## [TASK REQUIREMENTS]
Beginning with the line that contains "30.本局消保官於111年5月24日會同行政院消保處等機關" in the material below, print each line exactly until the line that contains "31.本局消保官於111年5月24日會同本府體育局等機關人" has been printed, then stop.

## [EXTRACTED DATA]
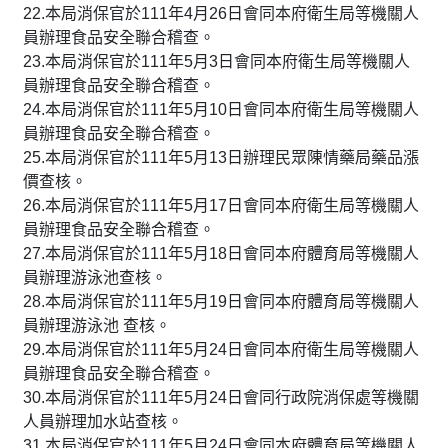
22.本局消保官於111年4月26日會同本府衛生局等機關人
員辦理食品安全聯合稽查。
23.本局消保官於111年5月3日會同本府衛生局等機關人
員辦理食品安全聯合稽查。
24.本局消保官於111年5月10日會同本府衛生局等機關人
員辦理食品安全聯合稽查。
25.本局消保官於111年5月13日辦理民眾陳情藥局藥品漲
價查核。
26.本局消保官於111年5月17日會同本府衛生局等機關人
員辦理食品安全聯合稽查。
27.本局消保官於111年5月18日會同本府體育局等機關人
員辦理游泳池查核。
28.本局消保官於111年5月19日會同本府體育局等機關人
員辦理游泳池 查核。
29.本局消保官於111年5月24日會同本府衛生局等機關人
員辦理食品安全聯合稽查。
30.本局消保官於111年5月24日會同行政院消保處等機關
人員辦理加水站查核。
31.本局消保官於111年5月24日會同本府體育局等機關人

...

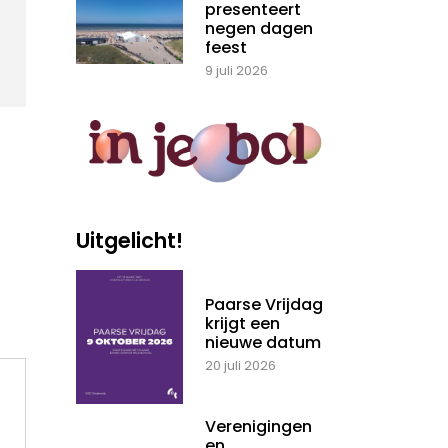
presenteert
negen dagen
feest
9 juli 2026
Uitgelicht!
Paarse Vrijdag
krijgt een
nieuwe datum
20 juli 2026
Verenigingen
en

## [OUTPUT FOR THIS EXERCISE]
30.本局消保官於111年5月24日會同行政院消保處等機關
人員辦理加水站查核。
31.本局消保官於111年5月24日會同本府體育局等機關人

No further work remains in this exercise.